Hi Folks,

> On 28 Sep 2022, at 22:30, Segher Boessenkool <seg...@kernel.crashing.org> 
> wrote:

> On Wed, Sep 28, 2022 at 05:18:47PM +0100, Iain Sandoe wrote:
>>> On 28 Sep 2022, at 07:37, Iain Sandoe <i...@sandoe.co.uk> wrote:
>>>> On 28 Sep 2022, at 06:30, Kewen.Lin via Gcc-patches 
>>>> <gcc-patches@gcc.gnu.org> wrote:

>> powerpc-apple-darwin, is perhaps somewhat unusual in that it is nominally a 
>> 32b kernel, but the OS supports 64b processes on suitable hardware
> 
> Just like Linux was before there was powerpc64-linux.  I think it should
> still work even?
> 
>> (and the OS does preserve the upper bits of 64b regs in the context).
> 
> That works on Linux as well.  What still does not work is user-mode
> context switches in 32-bit processes (so setjmp and getcontext stuff).
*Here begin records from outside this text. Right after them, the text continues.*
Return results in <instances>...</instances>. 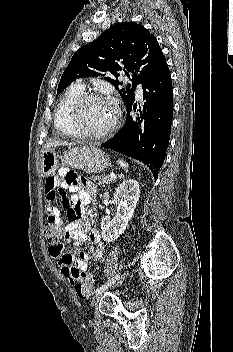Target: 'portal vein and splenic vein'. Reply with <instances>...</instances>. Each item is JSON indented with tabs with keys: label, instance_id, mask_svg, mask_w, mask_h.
<instances>
[{
	"label": "portal vein and splenic vein",
	"instance_id": "portal-vein-and-splenic-vein-1",
	"mask_svg": "<svg viewBox=\"0 0 233 352\" xmlns=\"http://www.w3.org/2000/svg\"><path fill=\"white\" fill-rule=\"evenodd\" d=\"M110 177H111L112 179H115V178H116L114 173H111V174H110Z\"/></svg>",
	"mask_w": 233,
	"mask_h": 352
}]
</instances>
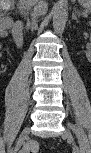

AFAIU the Darwin impl. it is the same - the user context only contains 32b
register images.

Since one can only use the feature between function calls, I guess that the
setjmp/longjmp stuff is not so critical on Darwin***. However, even being able
to use 64b insns between calls could give a massive win in allowing, for
example, lock-free 64b atomics.

Sometime, I need to spend some time with this and make a set of ppc970
library slices (the dynamic loader should pick the right arch for the resident
cpu).

>> I will try to take a look at this this evening see if I can throw
>> any more light on it.
> 
> Thanks!

adding —with-tune=G5 to the configure line .. the cross-build then succeeded
(at "-O1 -g" as I was building to debug) - maybe that will provide a clue, but 
I’m
out of time for today.

Iain.

===
*** revisiting this topic, did make me wonder about non-call exceptions tho, not
sure if they were considered in the original recipes.